Wednesday, November 30, 2011

A couple of great things about the Commonwealth of Australia's coat of arms is that it features native flora and fauna (the former unofficial to the authorised design, the latter integral) and secondly that the kangaroo and emu are both edible. (Try finding a unicorn, and you really, really don't want to try lion or eagle...)

Australian passports. The left hand example, issued in 2001, has differently shaped arms than the 2011 example on the right. The logo below the word 'Passport' actually refers to the fact the document has an electronic chip, and isn't a monochrome version of the Aboriginal flag, although exactly the same layout. The smaller arms on the 2011 issued wallet at the top (back) is different again.

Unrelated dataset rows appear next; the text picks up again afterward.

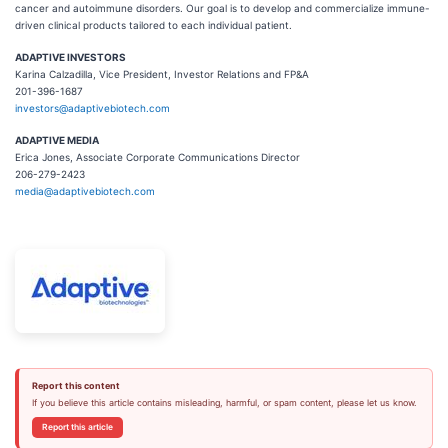
cancer and autoimmune disorders. Our goal is to develop and commercialize immune-
driven clinical products tailored to each individual patient.
ADAPTIVE INVESTORS
Karina Calzadilla, Vice President, Investor Relations and FP&A
201-396-1687
investors@adaptivebiotech.com
ADAPTIVE MEDIA
Erica Jones, Associate Corporate Communications Director
206-279-2423
media@adaptivebiotech.com
Report this content
If you believe this article contains misleading, harmful, or spam content, please let us know.
Report this article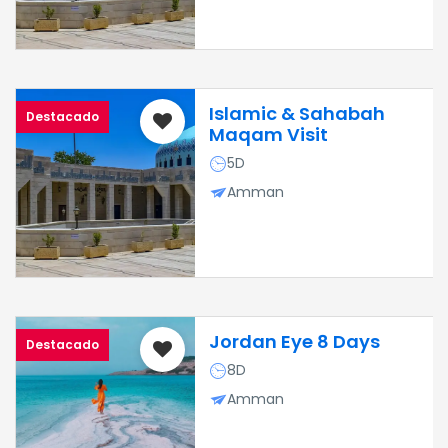
Islamic & Sahabah
Destacado
Maqam Visit
5D
Amman
Jordan Eye 8 Days
Destacado
8D
Amman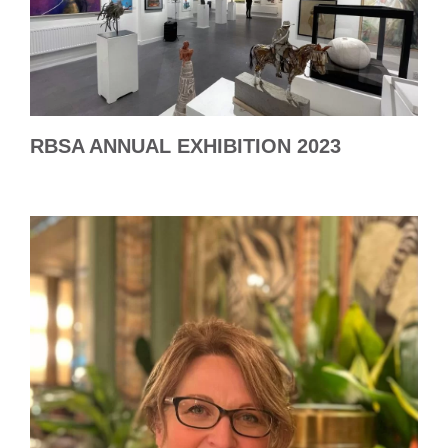
RBSA ANNUAL EXHIBITION 2023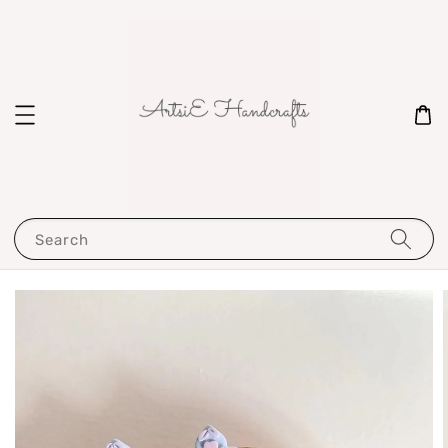
Search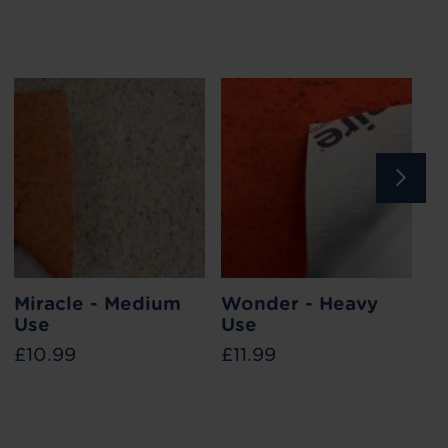
ile
Miracle - Medium
How to reduce heat loss
Wonder - Heavy
What i
T
Use
through your floor
Use
w
£10.99
£11.99
£1
ways in
Find out the different ways you can reduce
Stair runne
ed, and
heat loss through your flooring this winter with
your stairs
ook good
our tips and tricks.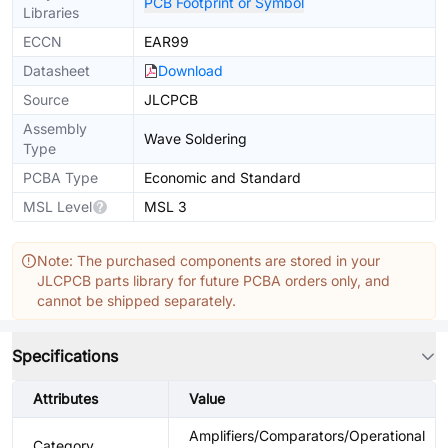
PCB Footprint or Symbol
Libraries
ECCN
EAR99
Datasheet
Download
Source
JLCPCB
Assembly
Wave Soldering
Type
PCBA Type
Economic and Standard
MSL Level
MSL 3
Note: The purchased components are stored in your
JLCPCB parts library for future PCBA orders only, and
cannot be shipped separately.
Specifications
Attributes
Value
Amplifiers/Comparators/Operational
Category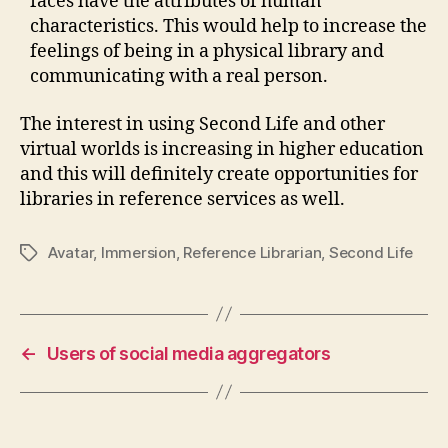
faces have the attributes of human
characteristics. This would help to increase the
feelings of being in a physical library and
communicating with a real person.
The interest in using Second Life and other
virtual worlds is increasing in higher education
and this will definitely create opportunities for
libraries in reference services as well.
Avatar
,
Immersion
,
Reference Librarian
,
Second Life
Tags
←
Users of social media aggregators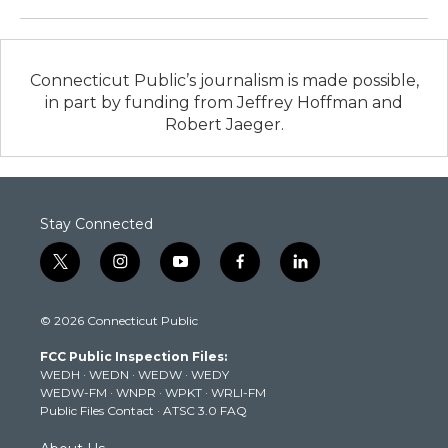
Connecticut Public’s journalism is made possible,
in part by funding from Jeffrey Hoffman and
Robert Jaeger.
Stay Connected
t
i
y
f
l
w
n
o
a
i
i
s
u
c
n
© 2026 Connecticut Public
t
t
t
e
k
t
a
u
b
e
FCC Public Inspection Files:
e
g
b
o
d
WEDH
·
WEDN
·
WEDW
·
WEDY
r
r
e
o
i
WEDW-FM
·
WNPR
·
WPKT
·
WRLI-FM
a
k
n
Public Files Contact
·
ATSC 3.0 FAQ
m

Again the contrasts between Canada and Australia are intriguing in this area, as Canada's arms are essentially a British design with some Canadian additions, while Australia's is so appropriate it actually doesn't use traditional heraldic beasts.

When the Australian arms were approved in 1912, in Parliament, MP William Kelly said:
"The emu and kangaroo are so built that they hardly fit into the heraldic atmosphere, and I think we make ourselves ridiculous when we endeavour to carry on the traditions of the Old World with some of the wild creations of our Australian fauna."
I doubt anyone in Australia would suggest more traditional (and therefore non-native) heraldic animals would be a better alternative nowadays. However, making a full size example of the arms smacks somewhat of the chimps' tea party, but didn't stop Museum Victoria:

In contrast of course, Australia's flag, so vehemently defended by certain conservatives is 25% someone else's anyway, while Canada opted for its own flag in 1965. The contrasts and similarities are worth, I think, noting. Australia's flag can be easily mistaken for any of about a dozen similar designs, and when folded or draped, for that of the United Kingdom. But no-one would mistake the coat of arms as belonging to any other country than Australia. Conversely Canada's coat of arms is distinctive only in its details (maple leaves etc.) while the Canadian flag gets 100% recognition in tests.

Heraldry, eh?


Tuesday, November 29, 2011


Like most of Australia, we have a very active Willy Wagtail (Rhipidura leucophrys) which regards our house and the surrounds as 'his' territory, and regularly poses in camera range as seen before here. No-one really seems to know why they waggle their tails as they do (when perched, or on the ground) but from observation I think the usually advanced explanation of it being a bug attracting trick is highly suspect.

A while ago we noticed that rather than the one Wagtail, there was a pair about, chattering at us and sweeping their tails just as their name is derived.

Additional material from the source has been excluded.